Robert Bolton was an outwardly pleasant man, a few years older than she was herself, whom she understood to be divorced from his wife, and who had custody of two young sons.

The thought that he might possibly misconstrue their few moments of idle conversation outside the school gates never even crossed Hazel’s mind, never mind the thought that, because of her unmarried state, because Katie was illegitimate, he might jump to the assumption that, having already had one lover, she might welcome another.

But when he turned up at the house and asked her out, her father was so disapproving and so upset that even though she had no intention of accepting the invitation she felt compelled to ask her father why he objected so strongly.

At first his response was evasive.

She had to be careful, he told her uncomfortably. It wouldn’t do to have people gossiping.

‘Gossiping about what?’ she asked him, genuinely not understanding.

For the first time that she could remember, he lost his temper with her.

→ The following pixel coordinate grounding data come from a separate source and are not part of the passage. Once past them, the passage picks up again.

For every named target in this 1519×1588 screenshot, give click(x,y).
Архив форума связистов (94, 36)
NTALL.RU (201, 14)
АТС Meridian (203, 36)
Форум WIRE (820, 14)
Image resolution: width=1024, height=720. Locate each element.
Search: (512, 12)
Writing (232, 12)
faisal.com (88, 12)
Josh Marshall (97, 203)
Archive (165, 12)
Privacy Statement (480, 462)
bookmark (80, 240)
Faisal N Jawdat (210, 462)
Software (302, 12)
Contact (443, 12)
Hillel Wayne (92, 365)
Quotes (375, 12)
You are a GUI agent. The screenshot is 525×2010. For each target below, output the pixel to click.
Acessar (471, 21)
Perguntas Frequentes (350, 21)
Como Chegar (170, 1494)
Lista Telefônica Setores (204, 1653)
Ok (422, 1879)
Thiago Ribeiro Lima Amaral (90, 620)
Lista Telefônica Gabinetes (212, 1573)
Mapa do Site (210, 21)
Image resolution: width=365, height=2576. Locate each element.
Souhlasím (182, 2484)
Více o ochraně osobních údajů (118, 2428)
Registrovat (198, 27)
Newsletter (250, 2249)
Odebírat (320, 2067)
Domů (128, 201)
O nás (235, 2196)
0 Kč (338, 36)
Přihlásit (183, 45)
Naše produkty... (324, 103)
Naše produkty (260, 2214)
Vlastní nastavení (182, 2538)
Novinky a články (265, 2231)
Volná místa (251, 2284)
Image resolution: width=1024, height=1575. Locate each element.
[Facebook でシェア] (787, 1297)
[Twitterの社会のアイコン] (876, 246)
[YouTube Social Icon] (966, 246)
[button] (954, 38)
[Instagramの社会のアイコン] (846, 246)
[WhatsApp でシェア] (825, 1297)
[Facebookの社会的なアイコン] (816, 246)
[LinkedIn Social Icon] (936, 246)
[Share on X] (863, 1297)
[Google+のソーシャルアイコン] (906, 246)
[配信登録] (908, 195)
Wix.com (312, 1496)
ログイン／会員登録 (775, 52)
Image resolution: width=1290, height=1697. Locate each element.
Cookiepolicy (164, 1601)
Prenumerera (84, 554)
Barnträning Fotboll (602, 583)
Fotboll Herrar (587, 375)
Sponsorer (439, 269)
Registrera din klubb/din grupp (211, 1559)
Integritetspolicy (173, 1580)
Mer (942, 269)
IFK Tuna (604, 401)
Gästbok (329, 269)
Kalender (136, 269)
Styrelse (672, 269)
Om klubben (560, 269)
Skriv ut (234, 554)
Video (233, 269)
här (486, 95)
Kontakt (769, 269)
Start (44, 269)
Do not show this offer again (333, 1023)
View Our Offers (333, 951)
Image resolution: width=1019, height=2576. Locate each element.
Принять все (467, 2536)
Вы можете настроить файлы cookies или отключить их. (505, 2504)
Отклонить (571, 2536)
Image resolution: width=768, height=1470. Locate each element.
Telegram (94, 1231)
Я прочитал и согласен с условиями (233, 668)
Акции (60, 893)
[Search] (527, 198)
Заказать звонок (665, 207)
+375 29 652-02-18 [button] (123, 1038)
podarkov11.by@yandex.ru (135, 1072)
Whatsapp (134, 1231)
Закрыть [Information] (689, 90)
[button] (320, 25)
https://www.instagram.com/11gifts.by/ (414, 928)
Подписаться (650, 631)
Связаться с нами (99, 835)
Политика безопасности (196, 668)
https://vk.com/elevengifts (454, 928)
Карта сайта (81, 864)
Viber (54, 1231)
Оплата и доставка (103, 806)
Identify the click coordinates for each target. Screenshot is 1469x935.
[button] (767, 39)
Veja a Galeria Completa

Did she not remember that she had an illegitimate child? he demanded tersely. Did she not remember that the disgrace of that had driven them away from London? But that kind of disgrace could never be totally evaded. People talked, people knew … If men started calling here at the house for her …

And then Hazel understood, and quietly but firmly she closed the door in her heart which might have led to an adult relationship with a man. The kind of relationship which might ultimately have brought her true sexual and emotional fulfilment as a woman, the kind of relationship she had sometimes yearningly daydreamed of, the kind of relationship she had envied other women sharing with their men, but which she now understood could never be for her.